Битвы бы не было, если бы Зевс не развёл нас грозою.
Тело из боя мы вынесли и, к кораблям возвратившись,
Чистой водою омыли его, положили на одре,
Маслом душистым натёрли. Вокруг бездыханного трупа
Плакали мы, рвали волосы. В это мгновенье из моря
С нимфами мать твоя вышла скорбящая. Крик её страшный
Мы услыхали. И трепет растущего страха ахеян
Вдруг пронизал. Устремились все, было, к стоящим на взморье
Суднам. И паника смяла бы войско, когда бы разумный
Старец наш Нестор готовым к побегу не крикнул в то время:
«Стойте, ахейцы! Куда вы бежите, безумные? Что вас
Так напугало? Здесь с нимфами моря из бездны глубокой
Скорбная мать поднялась, чтобы мёртвого сына увидеть».
 
Так он сказал. Ободрились ахейцы. Прекрасные нимфы,
Дочери старца морей, окружили твой труп бездыханный
С плачем и светло-божественной ризой его облачили.
Музы – все девять, – сменяя друг друга, торжественно пели
Гимн похоронный. Никто из ахейцев с глазами сухими
Слушать не мог сладкопения Муз, врачевательниц сердца.
Две с половиной недели и ночью, и днём над тобою
Слёзы свои проливали бессмертные боги и люди.
На восемнадцатый день ты огню был по-воински предан.
Мелкого много скота и быков криворогих убили
В почесть твою. И в божественной ризе, помазанный терпким
Мёдом и мазью душистой, сожжён ты был там. И ахейцы,
В медь облачась, у костра, на котором сгорал ты, стояли –
Конные, пешие и в колесницах. Великого шума
Волны катились до стен Илиона. Когда ж поглотило
Пламя Гефестово тело твоё, мы с восходом Денницы
Белые кости собрали, вином перемыли и мазью
Их умастили. И мать сокрушённая нам золотую
Урну дала и сказала, что в дар Дионис нам отправил
Это творенье Гефеста. И в ней твои кости честные
Нынче хранятся. Бок о бок с такою же урной Патрокла,
Раньше погибшего. Холм погребальный великий был нами
Вскоре насыпан над вашими урнами у величавых
Вод Геллеспонта. Он будет пловцам мореходным далёко
Виден не только теперь, но и в пору других поколений.
 
Мать же твоя принесла нам дары, у богов испрося их.

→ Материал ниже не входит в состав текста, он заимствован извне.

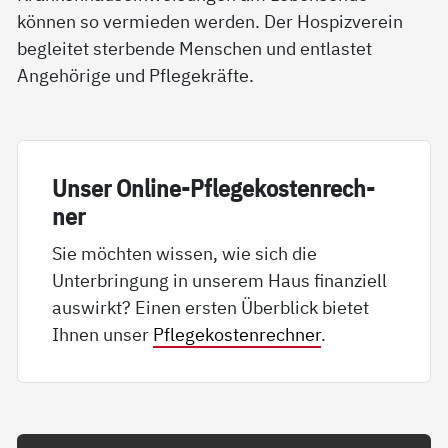
können so vermieden werden. Der Hospizverein
begleitet sterbende Menschen und entlastet
Angehörige und Pflegekräfte.
Un­ser On­li­ne-Pf­le­ge­kos­ten­rech­
ner
Sie möchten wissen, wie sich die
Unterbringung in unserem Haus finanziell
auswirkt? Einen ersten Überblick bietet
Ihnen unser
Pflegekostenrechner
.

Стали ценою победы на играх они для ахеян.
Ты бы пришёл в изумленье и трепет, когда бы увидел
Чудные эти дары. Как хотели бы к ним прикоснуться
Те, кто готовился к этим сражениям мирным! Как хочет
Их заслужить каждый нынешний битвы бескровной участник!
Так и по смерти ты именем жив, Ахиллес, и навеки
Слава твоя сохранится во всех на земле поколеньях.
Чем же меня наградила победа на поле троянском?
Смертью от рук нечестивых Эгиста, но главное, друг мой, –
Неимоверным предательством гнусным жены развращенной».
 
Так говорили они в откровенной беседе загробной.
В это мгновенье их зренью духовному в небе явился
Эрмий, а следом за ним, вереща и стеная, летели
Души убитых царём Одиссеем на пиршестве смертном.
Оба они, изумившись, приблизились к ним. И в густом их
Сонме душа Агамемнона, сына Атреева, душу
Амфимедона, Мелантова славного сына, узнала.
Житель Итаки гористой, он гостем Атриду считался.
Амфимедонову душу душа Агамемнона с грустью
Неизъяснимой спросила: «Что сделалось с вами? Зачем вас
Много так, юных, прекрасных, в подземное царство приходит?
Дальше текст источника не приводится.